Currently, sequencing of DNA is a fast and relatively inexpensive endeavor, even allowing for whole-genome sequencing of some organisms. However, accurately identifying genes within newly sequenced DNA remains challenging, and the development of software to perform computational gene prediction is ongoing. De novo gene prediction software often does not accurately annotate genes found in newly sequenced DNA. The Genomics Education Partnership teaches undergraduates to use bioinformatics tools to perform homology-based gene annotation of both coding and regulatory DNA. In this project, possible protein-coding regions were identified within a 57 kilobase contig of D. eugracillis DNA using various gene prediction programs. Predicted genes were translated into amino acid sequences and evaluated for comparison to orthologous proteins in D. melanogaster using the Flybase protein database. Matches were evaluated based on conservation, homology, and relative expect-values. Potential orthologs in D. eugracilis were annotated using the D. melanogaster sequences provided by Flybase and aligned using NCBI Basic Local Alignment Search Tool (BLAST). After annotating the coding DNA regions, possible Transcription Start Site (TSS) locations were identified, defined, and annotated.

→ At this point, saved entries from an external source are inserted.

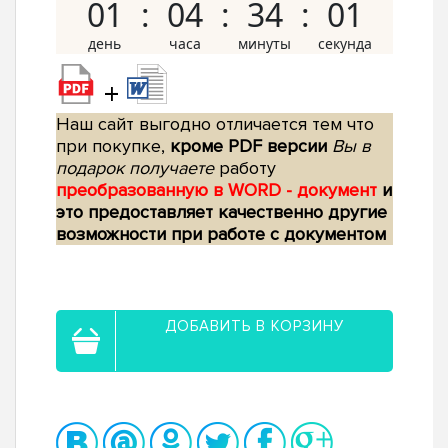
01
04
34
00
+
Наш сайт выгодно отличается тем что
при покупке,
кроме PDF версии
Вы в
подарок получаете
работу
преобразованную в WORD - документ
и
это предоставляет качественно другие
возможности при работе с документом
ДОБАВИТЬ В КОРЗИНУ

Search regions were identified and narrowed based on sequence alignment from BLAST using the 5' Untranslated Region of their respective orthologs in D. melanogaster. TSS regions were defined based on BLAST sequences alignment, DNase Hypersensitivity, RNA-Sequence coverage, and the characterization and location of core promoter motifs. Our data support a model that contains 6 genes, with a total of 13 isoforms, including a putative paralog that does not exist in D. melanogaster. TSS search regions were defined and annotated for each isoform and the putative paralog.